For Malaysian and SEA players, this explains something we have all felt in our wallets. Nintendo games do not behave like many PlayStation, Xbox, or PC titles, where waiting six months can mean grabbing a big discount. A Nintendo evergreen game can sit on shelves for years and still cost close to launch price, especially for physical copies. The upside is that cartridges often keep strong resale value. The downside? Kalau baru masuk Switch ecosystem, building a library can feel painful unless you are patient with second-hand deals.
But there is one interesting wrinkle here: Fils-Aimé left Nintendo in 2019, and the company’s recent output has not always perfectly matched that old “complete at launch” reputation.
GamesRadar points out that some newer Mario sports and lifestyle releases have leaned harder on post-launch content. Mario Strikers: Battle League launched with less content than the older GameCube entry from nearly two decades earlier, before receiving more additions later. Mario Golf: Super Rush and Nintendo Switch Sports also followed that update-over-time model. Even Animal Crossing: New Horizons added notable features like diving and Dream Islands after launch instead of having everything available immediately.
So the question for Nintendo fans now is not just whether the company should discount its games. It is whether every full-price Nintendo release still earns that premium from day one.
When Nintendo is at its best, the argument makes sense.

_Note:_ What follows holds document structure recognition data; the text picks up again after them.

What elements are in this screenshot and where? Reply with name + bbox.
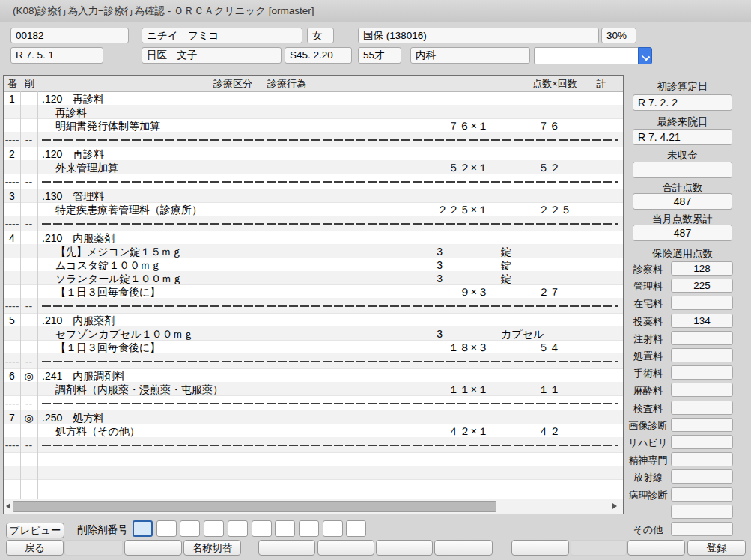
name-toggle-button[interactable]: 名称切替 <box>183 540 241 556</box>
table-row[interactable]: ソランタール錠１００ｍｇ3錠 <box>4 272 623 285</box>
separator-line <box>42 403 618 404</box>
category-points-field <box>671 469 733 484</box>
separator-line <box>42 139 618 141</box>
insurance-field[interactable]: 国保 (138016) <box>358 28 599 43</box>
table-separator-row[interactable]: ------ <box>4 396 623 411</box>
delete-number-input-5[interactable] <box>228 520 248 537</box>
delete-number-input-2[interactable] <box>156 520 177 537</box>
back-button[interactable]: 戻る <box>6 540 64 556</box>
sex-field[interactable]: 女 <box>307 28 334 43</box>
table-row[interactable]: 再診料 <box>4 106 623 119</box>
category-label: 画像診断 <box>627 419 669 432</box>
category-points-field <box>671 522 733 536</box>
table-row[interactable]: 処方料（その他）４２×１４２ <box>4 424 623 438</box>
delete-number-input-8[interactable] <box>299 520 319 537</box>
fn-key-9[interactable] <box>511 540 569 556</box>
table-row[interactable]: 外来管理加算５２×１５２ <box>4 161 623 174</box>
points-total: １１ <box>538 383 561 396</box>
table-row[interactable]: 【１日３回毎食後に】１８×３５４ <box>4 341 623 354</box>
category-label: 在宅料 <box>627 297 669 310</box>
register-button[interactable]: 登録 <box>687 540 746 556</box>
table-separator-row[interactable]: ------ <box>4 299 623 314</box>
preview-button[interactable]: プレビュー <box>6 523 64 538</box>
table-separator-row[interactable]: ------ <box>4 438 623 453</box>
age-field[interactable]: 55才 <box>358 47 401 64</box>
table-row[interactable]: 1.120 再診料 <box>4 92 623 106</box>
points-times: １１×１ <box>378 383 489 396</box>
act-text: ムコスタ錠１００ｍｇ <box>55 259 161 272</box>
scroll-right-arrow-icon[interactable] <box>612 503 617 509</box>
category-points-field <box>671 452 733 466</box>
category-points-field: 134 <box>671 314 733 328</box>
category-points-field <box>671 365 733 380</box>
table-separator-row[interactable]: ------ <box>4 133 623 147</box>
act-text: .210 内服薬剤 <box>42 314 115 327</box>
row-number: 5 <box>4 314 20 327</box>
category-label: 精神専門 <box>627 454 669 466</box>
last-visit-field[interactable]: R 7. 4.21 <box>633 129 732 145</box>
delete-number-input-1[interactable] <box>133 520 153 537</box>
points-times: ７６×１ <box>378 120 489 133</box>
fn-key-7[interactable] <box>376 540 433 556</box>
fn-key-5[interactable] <box>258 540 315 556</box>
table-row[interactable]: 【先】メジコン錠１５ｍｇ3錠 <box>4 245 623 258</box>
act-text: .120 再診料 <box>42 148 104 161</box>
table-separator-row[interactable]: ------ <box>4 216 623 231</box>
fn-key-11[interactable] <box>627 540 685 556</box>
table-row[interactable]: 明細書発行体制等加算７６×１７６ <box>4 119 623 133</box>
dropdown-field[interactable] <box>534 47 638 64</box>
fn-key-6[interactable] <box>317 540 374 556</box>
category-points-field <box>671 331 733 345</box>
row-number: 7 <box>4 412 20 424</box>
category-label: 手術料 <box>627 367 669 380</box>
separator-number: ---- <box>4 300 20 313</box>
separator-delete: -- <box>20 439 37 452</box>
scrollbar-thumb[interactable] <box>13 501 496 512</box>
category-label: 注射料 <box>627 332 669 345</box>
table-row[interactable]: 特定疾患療養管理料（診療所）２２５×１２２５ <box>4 203 623 216</box>
table-row[interactable]: ムコスタ錠１００ｍｇ3錠 <box>4 258 623 272</box>
birth-date-field[interactable]: S45. 2.20 <box>285 47 352 64</box>
patient-kana-field[interactable]: ニチイ フミコ <box>142 28 302 43</box>
table-row[interactable]: 4.210 内服薬剤 <box>4 231 623 245</box>
department-field[interactable]: 内科 <box>410 47 530 64</box>
table-separator-row[interactable]: ------ <box>4 174 623 189</box>
table-header: 番号 削除 診療区分 診療行為 点数×回数 計 <box>4 76 623 92</box>
table-row[interactable]: 調剤料（内服薬・浸煎薬・屯服薬）１１×１１１ <box>4 383 623 396</box>
act-text: .250 処方料 <box>42 412 104 424</box>
delete-number-input-3[interactable] <box>180 520 200 537</box>
patient-name-field[interactable]: 日医 文子 <box>142 47 282 64</box>
delete-number-input-4[interactable] <box>204 520 224 537</box>
table-row[interactable]: 2.120 再診料 <box>4 147 623 161</box>
first-calc-field[interactable]: R 7. 2. 2 <box>633 94 732 111</box>
points-times: ２２５×１ <box>378 204 489 216</box>
fn-key-8[interactable] <box>434 540 493 556</box>
table-row[interactable]: 3.130 管理料 <box>4 189 623 203</box>
table-row[interactable]: 6◎.241 内服調剤料 <box>4 369 623 383</box>
month-points-field: 487 <box>633 225 732 241</box>
patient-id-field[interactable]: 00182 <box>10 28 129 43</box>
table-row[interactable]: 5.210 内服薬剤 <box>4 314 623 327</box>
fn-key-3[interactable] <box>124 540 182 556</box>
separator-number: ---- <box>4 398 20 410</box>
auto-calc-mark: ◎ <box>20 412 37 424</box>
delete-number-input-7[interactable] <box>275 520 295 537</box>
points-total: ４２ <box>538 425 561 438</box>
scroll-left-arrow-icon[interactable] <box>6 503 10 509</box>
visit-date-field[interactable]: R 7. 5. 1 <box>10 47 103 64</box>
table-separator-row[interactable]: ------ <box>4 354 623 369</box>
table-row[interactable]: 【１日３回毎食後に】９×３２７ <box>4 285 623 299</box>
table-row[interactable]: 7◎.250 処方料 <box>4 411 623 424</box>
separator-line <box>42 361 618 362</box>
delete-number-input-9[interactable] <box>323 520 343 537</box>
act-text: セフゾンカプセル１００ｍｇ <box>55 328 194 341</box>
text-cursor <box>142 523 142 534</box>
delete-number-input-6[interactable] <box>252 520 272 537</box>
category-label: 投薬料 <box>627 315 669 328</box>
delete-number-input-10[interactable] <box>346 520 366 537</box>
unpaid-field[interactable] <box>633 162 732 178</box>
medical-act-table: 番号 削除 診療区分 診療行為 点数×回数 計 1.120 再診料再診料明細書発… <box>3 75 624 514</box>
header-total: 計 <box>579 76 624 91</box>
table-row[interactable]: セフゾンカプセル１００ｍｇ3カプセル <box>4 327 623 341</box>
horizontal-scrollbar[interactable] <box>4 499 623 514</box>
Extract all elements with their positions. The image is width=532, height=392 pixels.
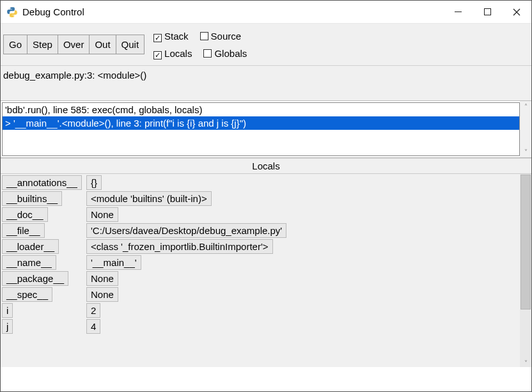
globals-checkbox[interactable] — [203, 49, 212, 58]
stack-scrollbar[interactable]: ˄ ˅ — [520, 101, 531, 157]
window-title: Debug Control — [22, 6, 84, 17]
locals-value[interactable]: <module 'builtins' (built-in)> — [86, 191, 212, 206]
over-button[interactable]: Over — [58, 35, 90, 54]
step-button[interactable]: Step — [27, 35, 58, 54]
locals-value[interactable]: <class '_frozen_importlib.BuiltinImporte… — [86, 239, 273, 254]
minimize-button[interactable] — [443, 1, 473, 24]
locals-value[interactable]: None — [86, 271, 118, 286]
locals-value[interactable]: None — [86, 287, 118, 302]
status-line: debug_example.py:3: <module>() — [1, 66, 531, 100]
stack-row[interactable]: 'bdb'.run(), line 585: exec(cmd, globals… — [3, 103, 519, 116]
source-checkbox[interactable] — [200, 32, 208, 40]
locals-row: j4 — [2, 319, 519, 334]
locals-scrollbar[interactable]: ˅ — [520, 174, 531, 367]
locals-row: __doc__None — [2, 207, 519, 222]
locals-row: __annotations__{} — [2, 175, 519, 190]
maximize-button[interactable] — [473, 1, 502, 24]
stack-list[interactable]: 'bdb'.run(), line 585: exec(cmd, globals… — [2, 102, 520, 156]
locals-key[interactable]: i — [2, 303, 13, 318]
stack-checkbox[interactable] — [153, 34, 162, 42]
locals-value[interactable]: 4 — [86, 319, 100, 334]
stack-panel: 'bdb'.run(), line 585: exec(cmd, globals… — [1, 100, 531, 158]
locals-key[interactable]: __package__ — [2, 271, 68, 286]
locals-panel: __annotations__{}__builtins__<module 'bu… — [1, 174, 531, 367]
locals-key[interactable]: __file__ — [2, 223, 45, 238]
scroll-down-icon: ˅ — [520, 359, 531, 367]
quit-button[interactable]: Quit — [116, 35, 145, 54]
titlebar: Debug Control — [1, 1, 531, 24]
locals-label: Locals — [164, 48, 192, 59]
source-label: Source — [211, 31, 242, 42]
locals-key[interactable]: __doc__ — [2, 207, 48, 222]
locals-key[interactable]: __spec__ — [2, 287, 52, 302]
scroll-up-icon: ˄ — [524, 102, 528, 111]
svg-rect-3 — [484, 9, 490, 15]
out-button[interactable]: Out — [89, 35, 115, 54]
locals-row: __name__'__main__' — [2, 255, 519, 270]
locals-key[interactable]: __loader__ — [2, 239, 59, 254]
locals-row: __package__None — [2, 271, 519, 286]
locals-row: i2 — [2, 303, 519, 318]
locals-row: __file__'C:/Users/davea/Desktop/debug_ex… — [2, 223, 519, 238]
scroll-down-icon: ˅ — [524, 148, 528, 156]
locals-table[interactable]: __annotations__{}__builtins__<module 'bu… — [1, 174, 520, 367]
locals-key[interactable]: __name__ — [2, 255, 56, 270]
go-button[interactable]: Go — [3, 35, 27, 54]
locals-value[interactable]: {} — [86, 175, 102, 190]
locals-key[interactable]: __annotations__ — [2, 175, 82, 190]
stack-row[interactable]: > '__main__'.<module>(), line 3: print(f… — [3, 116, 519, 130]
locals-key[interactable]: j — [2, 319, 13, 334]
svg-point-0 — [10, 8, 11, 8]
locals-key[interactable]: __builtins__ — [2, 191, 62, 206]
stack-label: Stack — [164, 31, 189, 42]
scrollbar-thumb[interactable] — [520, 175, 531, 310]
locals-value[interactable]: 2 — [86, 303, 100, 318]
close-button[interactable] — [502, 1, 531, 24]
view-options: Stack Source Locals Globals — [147, 24, 247, 65]
locals-value[interactable]: '__main__' — [86, 255, 141, 270]
locals-value[interactable]: 'C:/Users/davea/Desktop/debug_example.py… — [86, 223, 286, 238]
python-icon — [6, 6, 19, 19]
globals-label: Globals — [214, 48, 247, 59]
locals-row: __loader__<class '_frozen_importlib.Buil… — [2, 239, 519, 254]
locals-row: __spec__None — [2, 287, 519, 302]
locals-value[interactable]: None — [86, 207, 118, 222]
locals-header: Locals — [1, 158, 531, 174]
debug-buttons: Go Step Over Out Quit — [1, 24, 147, 65]
svg-point-1 — [13, 15, 14, 16]
toolbar: Go Step Over Out Quit Stack Source Local… — [1, 24, 531, 66]
locals-checkbox[interactable] — [153, 51, 162, 59]
locals-row: __builtins__<module 'builtins' (built-in… — [2, 191, 519, 206]
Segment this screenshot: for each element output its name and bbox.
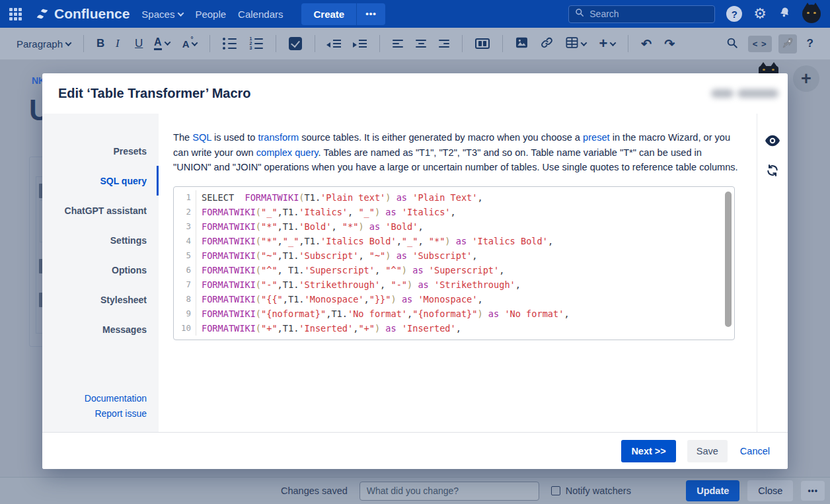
page-layout-icon [475, 38, 490, 49]
outdent-button[interactable] [324, 37, 344, 50]
italic-button[interactable]: I [112, 34, 126, 53]
redo-icon: ↷ [664, 38, 675, 50]
nav-people[interactable]: People [195, 9, 226, 20]
sidebar-link-documentation[interactable]: Documentation [85, 391, 147, 406]
indent-button[interactable] [350, 37, 370, 50]
code-line: 2FORMATWIKI("_",T1.'Italics', "_") as 'I… [174, 205, 734, 219]
indent-icon [354, 40, 367, 48]
create-more-button[interactable]: ••• [356, 3, 385, 25]
align-center-button[interactable] [412, 37, 430, 50]
sidebar-item-options[interactable]: Options [42, 255, 159, 285]
plus-icon: + [599, 38, 607, 50]
macro-edit-dialog: Edit ‘Table Transformer’ Macro PresetsSQ… [42, 73, 788, 469]
confluence-logo[interactable]: Confluence [35, 6, 130, 22]
line-number: 1 [174, 190, 196, 205]
table-icon [566, 37, 578, 50]
underline-button[interactable]: U [132, 34, 145, 53]
outdent-icon [328, 40, 341, 48]
source-editor-button[interactable]: < > [748, 36, 772, 52]
insert-files-button[interactable] [512, 34, 531, 53]
undo-button[interactable]: ↶ [638, 35, 655, 53]
chevron-down-icon [178, 10, 184, 17]
more-options-button[interactable]: ••• [801, 481, 825, 501]
redacted-text [711, 89, 778, 98]
more-formatting-dropdown[interactable]: A [179, 36, 201, 52]
task-list-button[interactable] [285, 34, 305, 53]
search-icon [575, 8, 584, 20]
dialog-footer: Next >> Save Cancel [42, 432, 788, 469]
next-button[interactable]: Next >> [621, 440, 675, 462]
align-left-button[interactable] [389, 37, 406, 50]
preview-button[interactable] [765, 135, 780, 149]
sql-code-editor[interactable]: 1SELECT FORMATWIKI(T1.'Plain text') as '… [173, 186, 735, 340]
redo-button[interactable]: ↷ [661, 35, 678, 53]
sidebar-item-sql-query[interactable]: SQL query [42, 166, 159, 196]
inline-link-transform[interactable]: transform [258, 132, 299, 143]
align-right-button[interactable] [435, 37, 453, 50]
code-line: 8FORMATWIKI("{{",T1.'Monospace',"}}") as… [174, 292, 734, 306]
help-icon[interactable]: ? [726, 6, 742, 22]
sidebar-item-presets[interactable]: Presets [42, 136, 159, 166]
top-navbar: Confluence Spaces People Calendars Creat… [0, 0, 830, 28]
code-line: 1SELECT FORMATWIKI(T1.'Plain text') as '… [174, 190, 734, 205]
create-button[interactable]: Create [301, 3, 356, 25]
screen: Confluence Spaces People Calendars Creat… [0, 0, 830, 504]
insert-link-button[interactable] [537, 34, 556, 54]
sidebar-item-stylesheet[interactable]: Stylesheet [42, 285, 159, 314]
paragraph-style-dropdown[interactable]: Paragraph [13, 36, 74, 52]
inline-link-complex-query[interactable]: complex query [256, 147, 319, 158]
find-replace-button[interactable] [723, 34, 741, 54]
code-line: 5FORMATWIKI("~",T1.'Subscript', "~") as … [174, 248, 734, 263]
editor-toolbar: Paragraph B I U A A 123 [0, 28, 830, 59]
rocket-addon-button[interactable] [778, 34, 797, 54]
change-comment-input[interactable] [359, 482, 539, 501]
sidebar-link-report-issue[interactable]: Report issue [85, 406, 147, 421]
app-switcher-icon[interactable] [9, 8, 22, 20]
notify-watchers-label: Notify watchers [566, 486, 631, 496]
code-line: 10FORMATWIKI("+",T1.'Inserted',"+") as '… [174, 321, 734, 336]
insert-table-dropdown[interactable] [562, 34, 589, 53]
sidebar-item-settings[interactable]: Settings [42, 225, 159, 255]
bullet-list-button[interactable] [219, 35, 240, 52]
search-input[interactable] [589, 9, 695, 19]
cancel-button[interactable]: Cancel [739, 440, 771, 462]
code-line: 7FORMATWIKI("-",T1.'Strikethrough', "-")… [174, 277, 734, 292]
inline-link-preset[interactable]: preset [583, 132, 610, 143]
dialog-sidebar: PresetsSQL queryChatGPT assistantSetting… [42, 114, 159, 432]
code-scrollbar-thumb[interactable] [725, 192, 732, 327]
bell-icon[interactable] [776, 5, 793, 23]
sidebar-item-chatgpt-assistant[interactable]: ChatGPT assistant [42, 196, 159, 225]
dialog-main-panel: The SQL is used to transform source tabl… [159, 114, 757, 432]
undo-icon: ↶ [641, 38, 652, 50]
insert-more-dropdown[interactable]: + [595, 35, 619, 52]
editor-help-button[interactable]: ? [804, 34, 817, 53]
dialog-title: Edit ‘Table Transformer’ Macro [58, 86, 251, 101]
eye-icon [765, 135, 780, 149]
update-button[interactable]: Update [686, 480, 739, 501]
add-content-button[interactable]: + [793, 65, 819, 92]
nav-calendars[interactable]: Calendars [238, 9, 283, 20]
close-button[interactable]: Close [747, 480, 793, 501]
user-avatar[interactable] [802, 5, 821, 23]
inline-link-sql[interactable]: SQL [192, 132, 211, 143]
line-number: 6 [174, 263, 196, 277]
bold-button[interactable]: B [93, 34, 106, 53]
sidebar-item-messages[interactable]: Messages [42, 314, 159, 344]
gear-icon[interactable]: ⚙ [753, 7, 767, 21]
notify-watchers-checkbox[interactable] [551, 486, 560, 495]
chevron-down-icon [65, 40, 72, 46]
page-layout-button[interactable] [472, 36, 493, 52]
save-button[interactable]: Save [687, 440, 728, 462]
nav-search-box[interactable] [568, 5, 715, 23]
line-number: 3 [174, 219, 196, 234]
sql-description: The SQL is used to transform source tabl… [173, 130, 742, 175]
image-icon [515, 37, 528, 50]
numbered-list-icon: 123 [249, 38, 263, 50]
refresh-button[interactable] [766, 164, 779, 180]
numbered-list-button[interactable]: 123 [246, 35, 266, 52]
nav-spaces[interactable]: Spaces [141, 9, 183, 20]
text-color-dropdown[interactable]: A [151, 34, 173, 53]
save-status-text: Changes saved [281, 486, 348, 496]
rocket-icon [782, 37, 794, 51]
line-number: 9 [174, 306, 196, 321]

Breath of the Wild, Mario Kart 8 Deluxe, Super Mario Odyssey — these are games that stay relevant for years, especially in family setups and local multiplayer circles across Malaysia. But when a game launches thin and asks players to wait for content, the premium pricing hits differently.
Nintendo’s pricing philosophy still has power because the brand has trust. But trust is not infinite, bro. If the company wants to keep charging full price forever, the games need to feel full from the start.